Ein goldener Start in die Erntezeit in Chile

Während die Ernte in vollem Gange war, meldeten die Erzeuger in Chile einen allgemeinen Rückgang der Ernteerträge, während ihre Marken international für ihre Qualität gelobt wurden.

Weniger Ertrag, aber bessere Qualität. So fassen einige chilenische Erzeuger die Ernte 2019 zusammen. Eine Saison, die Mitte April nur langsam in Gang kam, nun aber auf Hochtouren läuft, während die ersten internationalen Auszeichnungen die Bemühungen mehrerer qualitätsbewusster Unternehmen krönen.

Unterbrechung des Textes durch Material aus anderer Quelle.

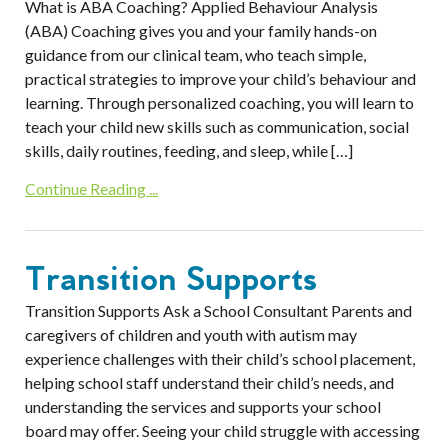
What is ABA Coaching? Applied Behaviour Analysis
(ABA) Coaching gives you and your family hands-on
guidance from our clinical team, who teach simple,
practical strategies to improve your child’s behaviour and
learning. Through personalized coaching, you will learn to
teach your child new skills such as communication, social
skills, daily routines, feeding, and sleep, while […]
Continue Reading ...
Transition Supports
Transition Supports Ask a School Consultant Parents and
caregivers of children and youth with autism may
experience challenges with their child’s school placement,
helping school staff understand their child’s needs, and
understanding the services and supports your school
board may offer. Seeing your child struggle with accessing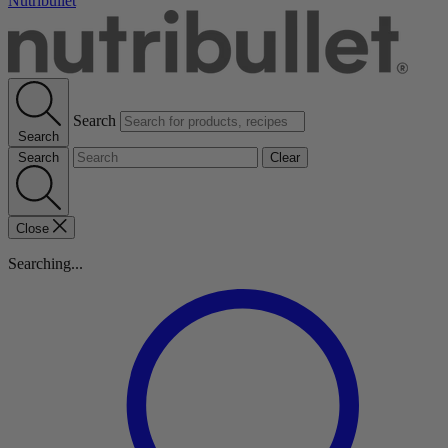
Nutribullet
Search
Search
Search
Clear
Close
Searching...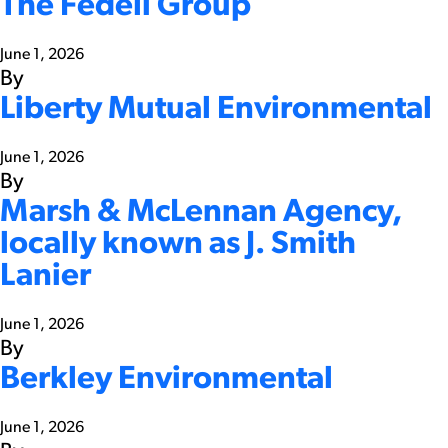
The Fedeli Group
June 1, 2026
By
Liberty Mutual Environmental
June 1, 2026
By
Marsh & McLennan Agency,
locally known as J. Smith
Lanier
June 1, 2026
By
Berkley Environmental
June 1, 2026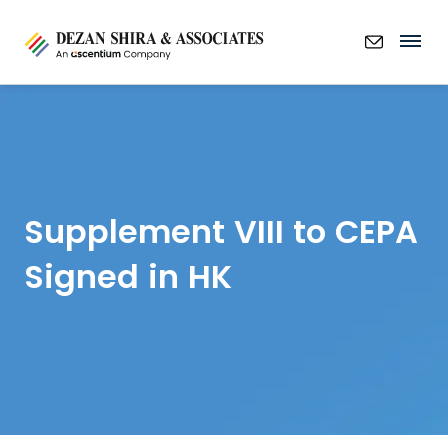
Supplement VIII to CEPA
Signed in HK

„2019 besteht die Herausforderung darin, uns weiterhin als eines der besten Öle der Welt zu positionieren. Diego Livingstone, Alonso

Im Süden ist die Olivenernte in vollem Gange. Arbeiter in Doppelschichten ernten die Oliven zum optimalen Reifezeitpunkt, und das grüne Öl verlässt die Dekanter mit der Kraft der Jugend. Chile ist nach wie vor einer der „jüngsten“ Produzenten. Fünfzehn Jahre sind nicht zu vergleichen mit den Tausenden auf der anderen Seite der Welt.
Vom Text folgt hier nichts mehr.